POV-Ray: Newsgroups: povray.off-topic: Three guesses why

POV-Ray : Newsgroups : povray.off-topic : Three guesses why		Server Time 15 Mar 2026 08:13:57 EDT (-0400)

<<< Previous 2 Messages

Goto Latest 10 Messages

Next 10 Messages >>>

From: Invisible
Subject: Re: Three guesses why
Date: 17 Jun 2011 04:12:02
Message: <4dfb0c52@news.povray.org>

On 16/06/2011 10:40 PM, Warp wrote:

>    One thing I thought of:
>
>    A programming language/compiler cannot automatically parallelize all
> possible programs given to it in the most optimal way.

Sure. But parallelism doesn't necessarily have to be "automatic". Doing 
it manually is OK, so long as you make it really easy to specify what 
you actually want. That works.

> Some problems are more
> easily parallelized in an automatic way, while others are much harder.

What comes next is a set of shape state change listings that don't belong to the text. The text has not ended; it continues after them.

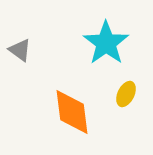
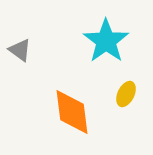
cyan star: moved 2 px up
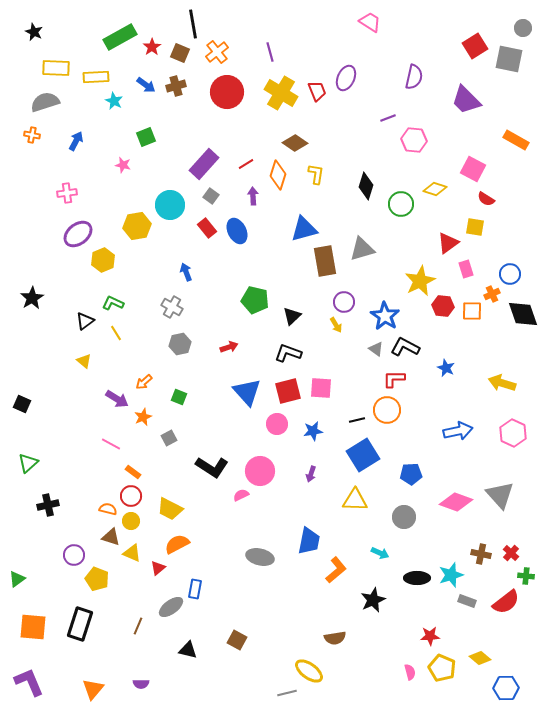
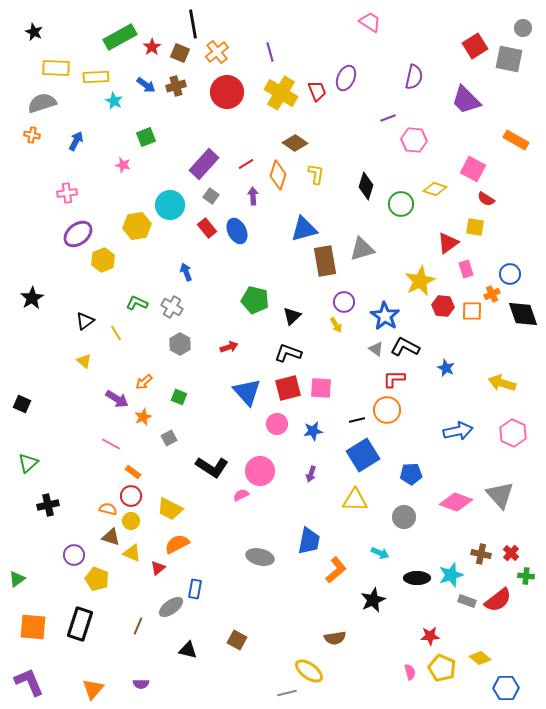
gray semicircle at (45, 102): moved 3 px left, 1 px down
green L-shape at (113, 303): moved 24 px right
gray hexagon at (180, 344): rotated 20 degrees counterclockwise
red square at (288, 391): moved 3 px up
red semicircle at (506, 602): moved 8 px left, 2 px up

Quite. GPUs have been merrily parallising a large class of important 
algorithms for decades now. It's no secret that only certain algorithms 
fit the GPU model, but when they do, boy do they go fast!

On the other hand, how do you make your word processor go faster? Hell, 
*can* you make your word processor go faster? From what I've seen, the 
thing that usually slows these down is I/O latency (possibly due to lack 
of RAM forcing you to use virtual memory). Adding more CPU power is 
going to do nothing about that.

> This is just a fact
> (and I wouldn't be surprised if such an optimization problem would be
> at the very least in the NP category

It took me a moment to think about this one. My initial reaction was 
"isn't the NP category only defined for *sequential* algorithms?" And 
then I realised that the process of transforming a program could very 
well be a sequential algorithm, and hence amenable to classification.

OOC, how many problems can you name for which there is no known optimal 
algorithm? How many problems provably cannot be solved optimally?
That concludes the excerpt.